U.S. Copper Scrap Exports Declined 12%
The exports of copper waste and scrap by the U.S. registered sharp decline during the initial three-month period of the year, says data published by the U.S. Census Bureau. The country exported $721.1 million worth of scrap copper during this period, down by 12.29% when compared with the exports of $822.14 million during Jan-Mar ’18. For the month of March ’19, the exports by value totaled $269.43 million.
The primary export destination of copper waste and scrap from the U.S. was China. The stricter controls on waste imports by the Chinese administration have led to 77% decline in U.S. exports to that country. Still, China accounted for almost 16% of all shipments by the U.S. in Jam-Mar ’19. The second largest importer was Malaysia, whose imports from the U.S. were valued at $103.24 million, registering nearly 495% year-on-year jump. With 10.94% market share, Canada emerged as the third favorite destination of U.S exports.

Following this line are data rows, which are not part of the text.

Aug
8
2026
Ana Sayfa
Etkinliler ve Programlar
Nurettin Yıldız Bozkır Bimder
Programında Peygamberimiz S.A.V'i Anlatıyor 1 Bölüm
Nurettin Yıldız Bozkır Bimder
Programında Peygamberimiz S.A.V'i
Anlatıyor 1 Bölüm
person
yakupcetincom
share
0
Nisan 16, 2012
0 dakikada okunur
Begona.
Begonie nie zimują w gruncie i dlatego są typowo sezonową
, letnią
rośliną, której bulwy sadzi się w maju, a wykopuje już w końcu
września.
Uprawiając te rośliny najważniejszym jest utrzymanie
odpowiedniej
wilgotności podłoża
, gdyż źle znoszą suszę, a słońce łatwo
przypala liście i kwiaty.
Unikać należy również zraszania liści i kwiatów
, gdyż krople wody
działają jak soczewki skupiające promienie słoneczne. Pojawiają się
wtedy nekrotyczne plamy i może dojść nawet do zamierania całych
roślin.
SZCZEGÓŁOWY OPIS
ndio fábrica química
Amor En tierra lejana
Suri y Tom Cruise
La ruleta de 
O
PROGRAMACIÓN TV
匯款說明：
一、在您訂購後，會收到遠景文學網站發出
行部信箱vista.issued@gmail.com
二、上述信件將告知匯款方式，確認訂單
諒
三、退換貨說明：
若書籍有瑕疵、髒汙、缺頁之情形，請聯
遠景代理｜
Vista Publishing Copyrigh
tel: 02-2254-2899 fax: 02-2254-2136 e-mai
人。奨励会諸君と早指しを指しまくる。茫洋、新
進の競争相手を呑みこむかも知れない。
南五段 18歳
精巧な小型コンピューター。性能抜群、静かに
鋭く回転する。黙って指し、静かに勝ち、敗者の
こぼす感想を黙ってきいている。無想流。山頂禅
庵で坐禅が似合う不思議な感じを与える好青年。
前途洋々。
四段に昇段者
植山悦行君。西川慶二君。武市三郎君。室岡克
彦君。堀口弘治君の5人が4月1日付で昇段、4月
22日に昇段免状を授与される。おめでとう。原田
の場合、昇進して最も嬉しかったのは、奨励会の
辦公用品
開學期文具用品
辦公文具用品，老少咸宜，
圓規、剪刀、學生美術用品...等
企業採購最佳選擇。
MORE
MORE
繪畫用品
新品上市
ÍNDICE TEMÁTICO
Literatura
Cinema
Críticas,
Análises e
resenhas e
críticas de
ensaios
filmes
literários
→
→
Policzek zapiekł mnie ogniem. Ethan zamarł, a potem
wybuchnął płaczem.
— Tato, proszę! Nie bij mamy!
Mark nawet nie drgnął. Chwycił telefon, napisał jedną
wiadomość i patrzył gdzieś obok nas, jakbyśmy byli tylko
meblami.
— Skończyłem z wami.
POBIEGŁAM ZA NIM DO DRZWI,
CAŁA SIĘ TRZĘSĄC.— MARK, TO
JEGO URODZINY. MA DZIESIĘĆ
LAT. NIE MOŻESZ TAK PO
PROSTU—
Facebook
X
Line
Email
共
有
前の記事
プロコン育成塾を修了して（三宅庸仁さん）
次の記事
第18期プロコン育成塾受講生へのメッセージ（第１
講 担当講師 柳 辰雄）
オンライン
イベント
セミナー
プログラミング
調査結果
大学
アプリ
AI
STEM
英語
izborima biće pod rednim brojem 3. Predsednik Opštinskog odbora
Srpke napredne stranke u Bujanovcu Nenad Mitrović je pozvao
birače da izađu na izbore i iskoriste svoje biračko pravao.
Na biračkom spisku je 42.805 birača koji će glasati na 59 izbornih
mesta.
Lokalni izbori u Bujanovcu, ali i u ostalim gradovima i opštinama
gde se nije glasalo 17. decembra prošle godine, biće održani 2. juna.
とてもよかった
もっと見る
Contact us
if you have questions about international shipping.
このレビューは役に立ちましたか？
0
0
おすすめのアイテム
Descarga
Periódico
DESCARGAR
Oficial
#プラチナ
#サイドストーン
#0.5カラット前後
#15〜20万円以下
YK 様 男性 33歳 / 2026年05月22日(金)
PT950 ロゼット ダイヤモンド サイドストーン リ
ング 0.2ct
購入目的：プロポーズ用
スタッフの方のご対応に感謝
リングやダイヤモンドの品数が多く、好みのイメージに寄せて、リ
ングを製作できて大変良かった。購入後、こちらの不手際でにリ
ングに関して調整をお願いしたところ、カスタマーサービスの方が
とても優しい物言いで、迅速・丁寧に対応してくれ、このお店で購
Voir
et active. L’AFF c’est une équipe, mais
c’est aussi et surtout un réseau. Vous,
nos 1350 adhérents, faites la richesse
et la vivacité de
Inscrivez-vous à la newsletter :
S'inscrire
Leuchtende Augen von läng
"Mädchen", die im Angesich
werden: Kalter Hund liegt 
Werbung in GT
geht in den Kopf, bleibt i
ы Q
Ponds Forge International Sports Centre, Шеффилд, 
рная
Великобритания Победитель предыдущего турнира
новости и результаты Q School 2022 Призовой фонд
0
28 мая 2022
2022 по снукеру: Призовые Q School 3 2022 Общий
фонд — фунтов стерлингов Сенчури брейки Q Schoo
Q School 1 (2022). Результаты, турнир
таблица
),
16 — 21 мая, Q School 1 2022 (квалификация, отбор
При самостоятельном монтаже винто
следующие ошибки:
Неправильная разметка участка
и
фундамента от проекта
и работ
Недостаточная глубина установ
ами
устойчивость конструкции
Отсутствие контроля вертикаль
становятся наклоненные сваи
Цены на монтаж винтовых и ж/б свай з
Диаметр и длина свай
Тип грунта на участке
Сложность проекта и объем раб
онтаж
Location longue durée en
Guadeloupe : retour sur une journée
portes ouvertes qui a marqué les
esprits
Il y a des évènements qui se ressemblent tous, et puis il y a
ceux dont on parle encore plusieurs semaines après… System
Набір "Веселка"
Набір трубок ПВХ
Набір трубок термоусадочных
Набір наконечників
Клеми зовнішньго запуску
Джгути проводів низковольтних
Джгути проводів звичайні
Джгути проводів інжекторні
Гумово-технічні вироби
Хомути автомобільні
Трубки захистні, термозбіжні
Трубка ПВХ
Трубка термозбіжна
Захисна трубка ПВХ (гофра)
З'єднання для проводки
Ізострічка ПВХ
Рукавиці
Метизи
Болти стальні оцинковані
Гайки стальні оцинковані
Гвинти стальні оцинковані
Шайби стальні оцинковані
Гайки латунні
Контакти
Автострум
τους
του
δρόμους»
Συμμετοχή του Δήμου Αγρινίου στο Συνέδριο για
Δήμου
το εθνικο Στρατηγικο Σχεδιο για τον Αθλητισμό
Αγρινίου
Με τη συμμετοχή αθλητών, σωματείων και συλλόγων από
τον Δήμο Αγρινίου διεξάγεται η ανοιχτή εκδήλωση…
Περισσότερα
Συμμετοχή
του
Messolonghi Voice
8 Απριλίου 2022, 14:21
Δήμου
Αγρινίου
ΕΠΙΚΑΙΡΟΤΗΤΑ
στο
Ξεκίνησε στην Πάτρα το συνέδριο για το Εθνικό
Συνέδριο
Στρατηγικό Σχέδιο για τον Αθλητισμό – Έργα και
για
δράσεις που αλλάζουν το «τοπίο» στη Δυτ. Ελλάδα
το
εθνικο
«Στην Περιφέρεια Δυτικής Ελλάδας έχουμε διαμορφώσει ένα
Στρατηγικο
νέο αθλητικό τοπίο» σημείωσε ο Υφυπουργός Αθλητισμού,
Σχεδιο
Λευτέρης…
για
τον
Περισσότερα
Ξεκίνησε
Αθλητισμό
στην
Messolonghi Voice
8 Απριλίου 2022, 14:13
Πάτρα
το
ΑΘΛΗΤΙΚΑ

Meantime, the data through March ’19 suggests 19% decline in U.S. imports of copper waste and scrap. The country imported $175.57 million worth of material, as compared with the imports of $216.32 million in the corresponding three-month period in 2018.
The top five sources of import were Canada ($108.26 million), Mexico ($50.43 million), Chile ($3.28 million), Dominican Republic ($2.43 million) and Colombia ($1.8 million). Almost 65% of all copper scrap imports to the U.S. were from the above five countries. The combined imports from these countries totaled $166.2 million.